Se o MP simplesmente pretende fazer questão de sobressair na pantalha da praça pública como protagonista sem escrúpulos do ataque mediático a altas figuras da política ou dos setores da finança e da economia, parecendo até querer marcar a agenda política, frequentemente pode ser este o resultado.
É óbvio que o MP, na defesa do interesse público, no que deve ser coadjuvado pelas polícias, tem de atacar cerce e breve todos os casos suspeitos, seja qual for o lugar que as personalidades em causa detenham na sociedade. Porém, deve abster-se de fazer coincidir – ou dar a entender que faz coincidir – a sua ação com datas e eventos que, de sua natureza, tenham uma conotação político-partidária, parecendo tomar partido por uma ou outra fação. Depois, deve ter o máximo cuidado com a gestão da informação, sem dar azo a condenações prévias por parte da opinião pública, bem como fazer uma acusação rigorosa, que prime tanto pela ousadia como pela prudência. Nisto, o juiz de instrução criminal não deve ser nem o mero notário do MP, servido de coadjuvante de carrasco dos arguidos, nem deve ser o mero intrépido defensor dos arguidos a ponto de parecer o passador de vistos para fora do processo judicial. Ainda que, pontualmente deva acompanhar algumas ações investigatórias, não lhe cabe formular decisões que pareçam sentenças condenatórias ou absolutórias.

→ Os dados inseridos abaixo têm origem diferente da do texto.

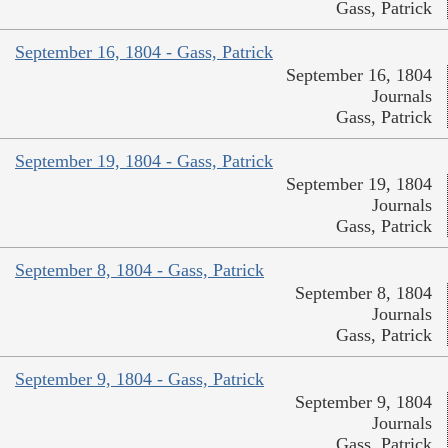
Gass, Patrick
September 16, 1804 - Gass, Patrick
September 16, 1804
Journals
Gass, Patrick
September 19, 1804 - Gass, Patrick
September 19, 1804
Journals
Gass, Patrick
September 8, 1804 - Gass, Patrick
September 8, 1804
Journals
Gass, Patrick
September 9, 1804 - Gass, Patrick
September 9, 1804
Journals
Gass, Patrick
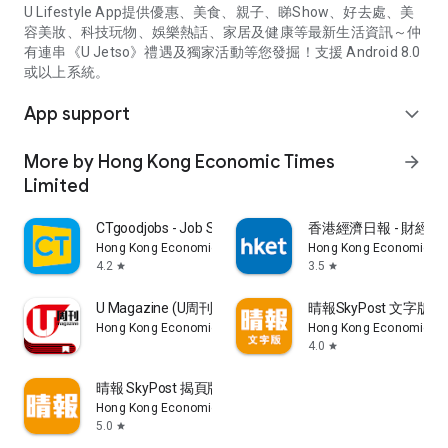
U Lifestyle App提供優惠、美食、親子、睇Show、好去處、美
容美妝、科技玩物、娛樂熱話、家居及健康等最新生活資訊～仲
有連串《U Jetso》禮遇及獨家活動等您發掘！支援 Android 8.0
或以上系統。
App support
expand_more
More by Hong Kong Economic Times
arrow_forward
Limited
CTgoodjobs - Job Search
香港經濟日報 - 財經、
Hong Kong Economic Times Limited
Hong Kong Economic Ti
4.2
3.5
star
star
U Magazine (U周刊)電子雜誌
晴報SkyPost 文字版
Hong Kong Economic Times Limited
Hong Kong Economic Ti
4.0
star
晴報 SkyPost 揭頁版
Hong Kong Economic Times Limited
5.0
star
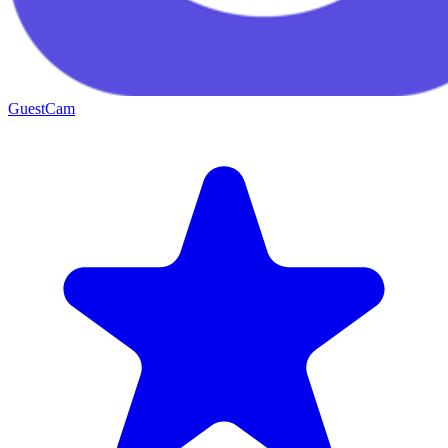
GuestCam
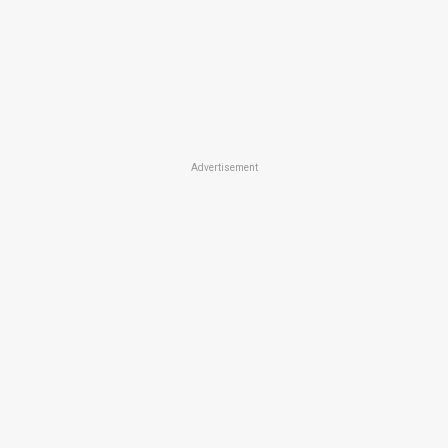
Advertisement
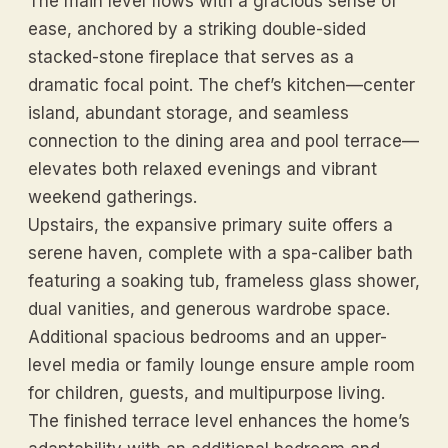
The main level flows with a gracious sense of
ease, anchored by a striking double-sided
stacked-stone fireplace that serves as a
dramatic focal point. The chef’s kitchen—center
island, abundant storage, and seamless
connection to the dining area and pool terrace—
elevates both relaxed evenings and vibrant
weekend gatherings.
Upstairs, the expansive primary suite offers a
serene haven, complete with a spa-caliber bath
featuring a soaking tub, frameless glass shower,
dual vanities, and generous wardrobe space.
Additional spacious bedrooms and an upper-
level media or family lounge ensure ample room
for children, guests, and multipurpose living.
The finished terrace level enhances the home’s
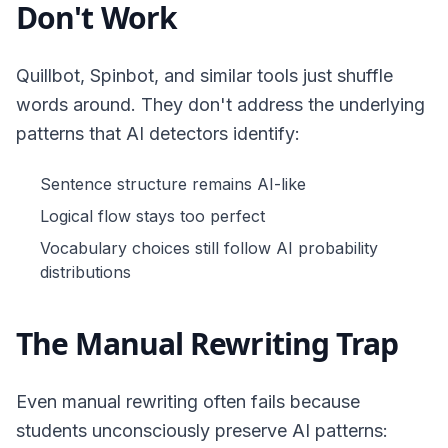
Don't Work
Quillbot, Spinbot, and similar tools just shuffle
words around. They don't address the underlying
patterns that AI detectors identify:
Sentence structure remains AI-like
Logical flow stays too perfect
Vocabulary choices still follow AI probability
distributions
The Manual Rewriting Trap
Even manual rewriting often fails because
students unconsciously preserve AI patterns:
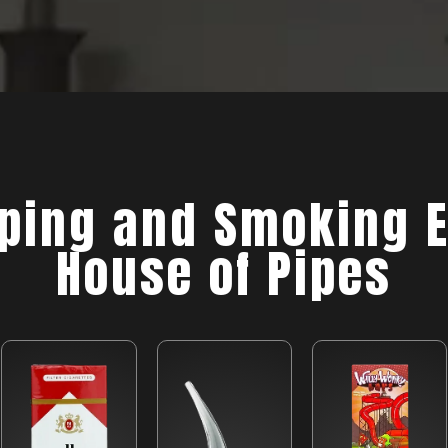
ing and Smoking E
House of Pipes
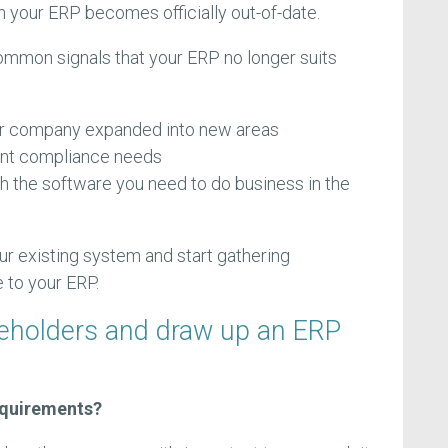
n your ERP becomes officially out-of-date.
ommon signals that your ERP no longer suits
r company expanded into new areas
ent compliance needs
th the software you need to do business in the
your existing system and start gathering
 to your ERP.
keholders and draw up an ERP
equirements?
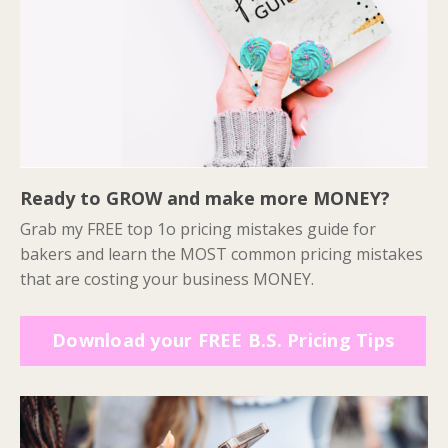
Ready to GROW and make more MONEY?
Grab my FREE top 1o pricing mistakes guide for
bakers and learn the MOST common pricing mistakes
that are costing your business MONEY.
Download your FREE B.S. Pricing Tips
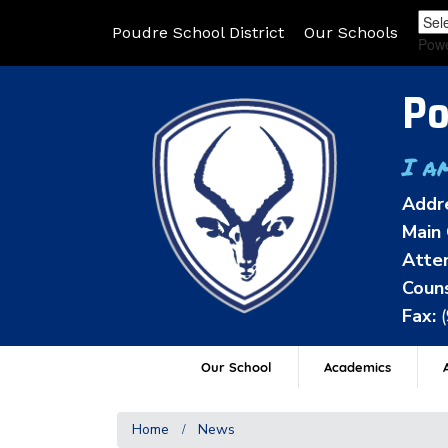
Poudre School District
Our Schools
Pow
Po
I a
Addr
Main 
Atten
Couns
Fax:
Our School
Academics
A
Home
News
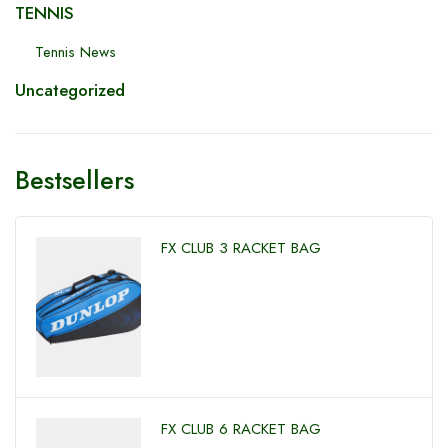
TENNIS
Tennis News
Uncategorized
Bestsellers
FX CLUB 3 RACKET BAG
FX CLUB 6 RACKET BAG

Já não falo da instrução subsequente à acusação, que ou é perda de tempo ou deixa pelo caminho e sem julgamentos crimes constantes da acusação tida por consistente. Bom seria que toda a acusação caísse ou fosse confirmada em sede de julgamento.
De resto, absurdas e espetaculares medidas de coação, óbvia e alegadamente sustentadas nos pressupostos do CPP, que, tomadas para facilitar a investigação, mais não fazem do que travar a carreira política, social e profissional dos interessados, bem como o juízo condenatório da parte do público, que lhes deslustra o bom nome e lhes põe em pulgas a família. Daí decorre que os contribuintes (O Estado paga com o dinheiro de todos nós) estejam sujeitos ao pagamento de indemnizações por danos patrimoniais e morais infligidos aos lesados pela justiça irresponsável.
Deus nos livre de quem tenha prazer em nos apresentar a julgamento, de quem use e abuse de todas as artimanhas para escapar à justiça (vírgulas, reclamações, recursos, aclarações), de quem ouse condenar inocentes, de quem ouse declarar inocentes os criminosos. Deus nos livre da justiça que se emaranha em formalismos.
Será que teremos à porta mais processos indemnizatórios como o do ex-diretor do ex-SEF?